Use Cases for Utilities
Below are examples of two uses cases that are ideal for cloud implementation:
Analyzing load forecasting data for rate cases
Traditionally load forecasting has been done by using aggregate instead of actuals data to reduce data volume for rate cases. With the deployment of AMI meters, utilities now have granular data— down to every 15 mins—for millions of meters, 24 hours a day. This creates a huge volume of data.
Sometimes regular Relational Database Management Systems (RDBMS) are not able to analyze such a large of volume of data or may have serious performance limitations. However, thanks to the highly scalable features of the cloud, you can upload data to cloud storage, which can help process data via a cloud native Hadoop cluster or a cloud data warehouse like AWS (Amazon Web Services) - Redshift, Google Cloud Platform (GCP) - BigQuery, etc. In addition, we can also utilize natively integrated machine learning capabilities in the cloud for creating weather response functions, which in the on-premise environment would require separate servers for R/SAS/Python, etc.
Real-time smart grid visibility and outage localization
One critical area for utilities is outage management: finding the outage cause, then turning the power back on for customers as soon as possible. This becomes even more critical during natural disasters. By analyzing outage management system and grid data, utilities can locate problems and localize the outages faster.
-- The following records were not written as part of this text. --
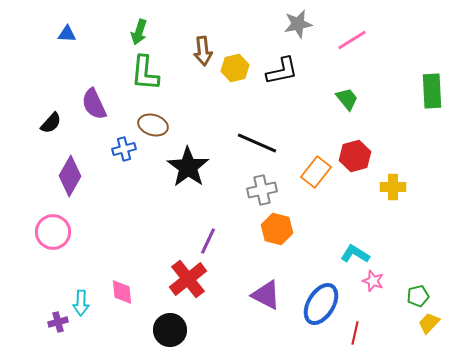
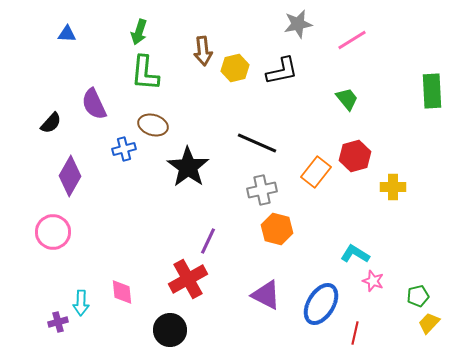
red cross: rotated 9 degrees clockwise
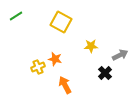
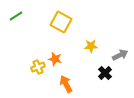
orange arrow: moved 1 px right, 1 px up
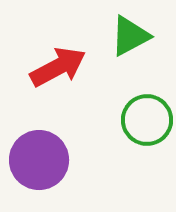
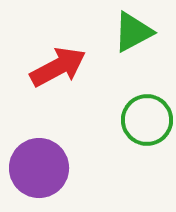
green triangle: moved 3 px right, 4 px up
purple circle: moved 8 px down
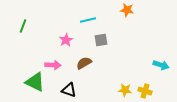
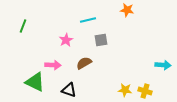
cyan arrow: moved 2 px right; rotated 14 degrees counterclockwise
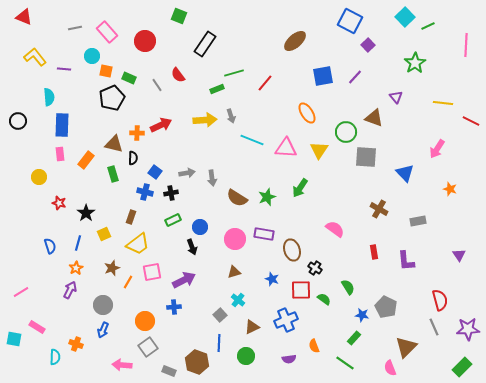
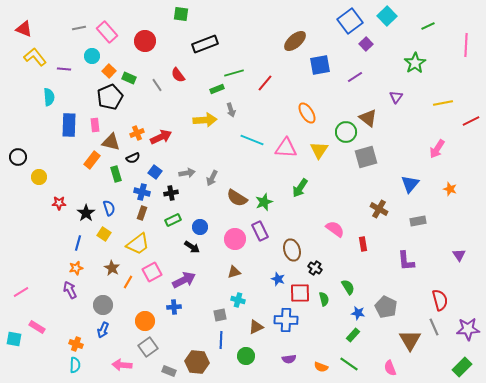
green square at (179, 16): moved 2 px right, 2 px up; rotated 14 degrees counterclockwise
red triangle at (24, 17): moved 12 px down
cyan square at (405, 17): moved 18 px left, 1 px up
blue square at (350, 21): rotated 25 degrees clockwise
gray line at (75, 28): moved 4 px right
black rectangle at (205, 44): rotated 35 degrees clockwise
purple square at (368, 45): moved 2 px left, 1 px up
orange square at (106, 71): moved 3 px right; rotated 32 degrees clockwise
blue square at (323, 76): moved 3 px left, 11 px up
purple line at (355, 77): rotated 14 degrees clockwise
purple triangle at (396, 97): rotated 16 degrees clockwise
black pentagon at (112, 98): moved 2 px left, 1 px up
yellow line at (443, 103): rotated 18 degrees counterclockwise
gray arrow at (231, 116): moved 6 px up
brown triangle at (374, 118): moved 6 px left; rotated 18 degrees clockwise
black circle at (18, 121): moved 36 px down
red line at (471, 121): rotated 54 degrees counterclockwise
blue rectangle at (62, 125): moved 7 px right
red arrow at (161, 125): moved 12 px down
orange cross at (137, 133): rotated 24 degrees counterclockwise
brown triangle at (114, 144): moved 3 px left, 2 px up
pink rectangle at (60, 154): moved 35 px right, 29 px up
gray square at (366, 157): rotated 20 degrees counterclockwise
black semicircle at (133, 158): rotated 64 degrees clockwise
orange rectangle at (86, 160): moved 6 px right
blue triangle at (405, 173): moved 5 px right, 11 px down; rotated 24 degrees clockwise
green rectangle at (113, 174): moved 3 px right
gray arrow at (212, 178): rotated 35 degrees clockwise
blue cross at (145, 192): moved 3 px left
green star at (267, 197): moved 3 px left, 5 px down
red star at (59, 203): rotated 16 degrees counterclockwise
brown rectangle at (131, 217): moved 11 px right, 4 px up
yellow square at (104, 234): rotated 32 degrees counterclockwise
purple rectangle at (264, 234): moved 4 px left, 3 px up; rotated 54 degrees clockwise
blue semicircle at (50, 246): moved 59 px right, 38 px up
black arrow at (192, 247): rotated 35 degrees counterclockwise
red rectangle at (374, 252): moved 11 px left, 8 px up
orange star at (76, 268): rotated 16 degrees clockwise
brown star at (112, 268): rotated 21 degrees counterclockwise
pink square at (152, 272): rotated 18 degrees counterclockwise
blue star at (272, 279): moved 6 px right
purple arrow at (70, 290): rotated 54 degrees counterclockwise
red square at (301, 290): moved 1 px left, 3 px down
green semicircle at (324, 299): rotated 40 degrees clockwise
cyan cross at (238, 300): rotated 24 degrees counterclockwise
gray square at (220, 315): rotated 32 degrees clockwise
blue star at (362, 315): moved 4 px left, 2 px up
blue cross at (286, 320): rotated 25 degrees clockwise
brown triangle at (252, 327): moved 4 px right
green rectangle at (354, 338): moved 1 px left, 3 px up
blue line at (219, 343): moved 2 px right, 3 px up
orange semicircle at (314, 346): moved 7 px right, 21 px down; rotated 48 degrees counterclockwise
brown triangle at (406, 347): moved 4 px right, 7 px up; rotated 15 degrees counterclockwise
cyan semicircle at (55, 357): moved 20 px right, 8 px down
brown hexagon at (197, 362): rotated 15 degrees counterclockwise
green line at (345, 363): moved 4 px right, 1 px down
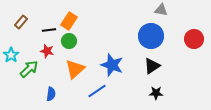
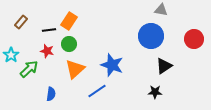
green circle: moved 3 px down
black triangle: moved 12 px right
black star: moved 1 px left, 1 px up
This use case requires real-time streaming and analyses of data. This is not inherently built into traditional databases, but it is possible to do on-premise by utilizing new technologies such as Apache Nifi, Spark etc. However, using a cloud platform for real-time streaming offers several advantages. First, cloud platform streaming technologies are tightly integrated with other things like databases, monitoring, debugging, etc. so it is relatively straightforward to implement the solution end-to-end. Second, due to the scalability of the cloud, it can handle extreme fluctuations in the input data volume seamlessly.
Generic Analytics Architecture in the Cloud
For most utilities in the initial stages of moving to the cloud, we envision and create a hybrid analytics environment where some data is migrated to the cloud for specific use cases while other existing analytics are still delivered by the on-premises data warehouse. However, over time, the environment becomes more cloud-dependent as the utility matures with cloud.
Fig 2. Typical hybrid on-premise and cloud architecture implemented in a utility. Actual architecture may change depending on the requirements and uses cases
Extract Transform Load (ETL) or Extract Load Transform (ELT)?
One of the first steps for delivering analytics in the cloud is to load the data in from multiple sources. Traditionally, data is loaded via the ETL method to the on-premise data sources. Some of the key advantages of the ETL approach are that it minimizes data redundancy and saves on hardware storage space. However, since the storage cost in the cloud is relatively cheap, raw data can be loaded into the cloud first and then, by utilizing the scalability of compute engines, it can be transformed more efficiently. Also, raw data can be saved for archiving purposes at a relatively cheaper cost in the cloud. In a true Big Data analytics use case, you will also find that the performance of the ELT will be faster than ETL because transformation of data happens inside the database compared to a ETL tool. Therefore, we would generally prefer an ELT solution when loading data to the cloud.
Cloud Vendors Comparison
In this section, I will talk briefly about some cloud providers that are strong competitors in the market.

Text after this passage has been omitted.